The distance between Jesus and ourselves is that for most of our lives we are busy making a life. Many years ago, one of the greatest compliments one could be paid would be to be seen as “a self-made person.” Significantly enough when this was a common expression it was “a self-made man,” presumably because in the consciousness of the times “men” could create their own lives but “women” could not. We self-create, however, in reaction to our secrets. Freud will say our character is built as reaction to our losses. This is why to really know ourselves or each other we must come to learn our secrets and mourn our losses.
The life we construct, then, is very far from transparent. The energy we exert in projecting a certain image to the world, often even in our efforts to do and be good, are thus obfuscations of God’s will being done in the world. When we are the center of attention, we are distractions from the work and presence of God. When the matter at hand is “about us,” then to that degree there is no space for God to be recognized. Is an aspect of the mystery of the “Messianic secret” in the gospels Jesus’ knowledge that he has come to manifest God, not himself?
So what does any of this mean in practice? Rowan Williams says that “we have to be the place where the question of God, the mystery of God, comes alive.” He goes on to say that what this requires of us is our “letting God be in us and showing as best we can that we’re struggling to let God be by holding back, recognizing that we are powerless to express, let alone to ‘manage’, the mystery.” Theodore James Ryken speaks of his own experience as that of suffering an experience of being put in his place and then being able to turn toward God. Our typical consciousness has ourselves at the center.  We are constantly seeking, in both subtle and not so subtle ways, the respect, attention, and confirmation of others. And, given our life formation and cultural experience, we are convinced that the achieving of those things will require that we keep secret or hidden what is uncertain, confused, fearful, shameful, and ugly in us.

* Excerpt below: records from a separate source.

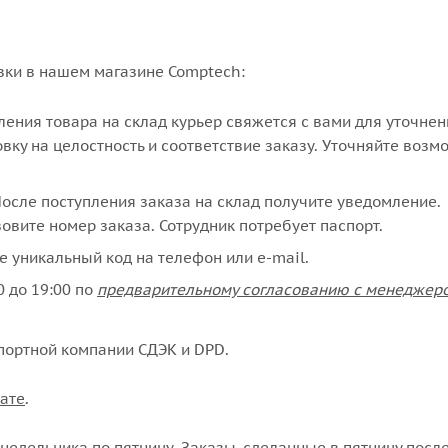
вки в нашем магазине Comptech:
упления товара на склад курьер свяжется с вами для уточне
вку на целостность и соответствие заказу. Уточняйте возм
сле поступления заказа на склад получите уведомление.
овите номер заказа. Сотрудник потребует паспорт.
е уникальный код на телефон или e-mail.
 до 19:00 по
предварительному согласованию с менеджер
портной компании СДЭК и DPD.
ате
.
едельника по пятницу. Заказы, сделанные в пятницу после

Yet, Williams says that who we really are is “the place where the question of God, the mystery of God, comes alive.” So, when we are put in our place we find ourselves in the truth of our uncertainty, confusion, fear, and shame. We are where we belong, face to face with the mystery of life and of God. There is a wisdom in the reaction that our “secular” culture has to certain manifestations of religious belief. While religion is really the way in which together we are called to acknowledge and conform our lives to mystery, its degraded forms often present themselves under the guise of certainty, arrogance, and smugness. Instead of shared awe and openness to all that is more than ourselves, our religious assemblies can become places where we declare the ultimacy of the gods of our own design and divine decree of our own superiority.
What is it that we are to “hold back” in order “to let God be God”? It is to restrain the striving of our own unconscious to create a world with ourselves at the center. It is, in a typical paradox of the spiritual life, to recognize that we have no idea how to express the will of God in this moment. Although we trust that God’s way will ultimately be done, we are aware of our inability to make it happen by our own knowledge and power. So, as the Eastern traditions teach, we must first practice “not doing.” We must hold back from the sense of urgency that would make us react out of habit. 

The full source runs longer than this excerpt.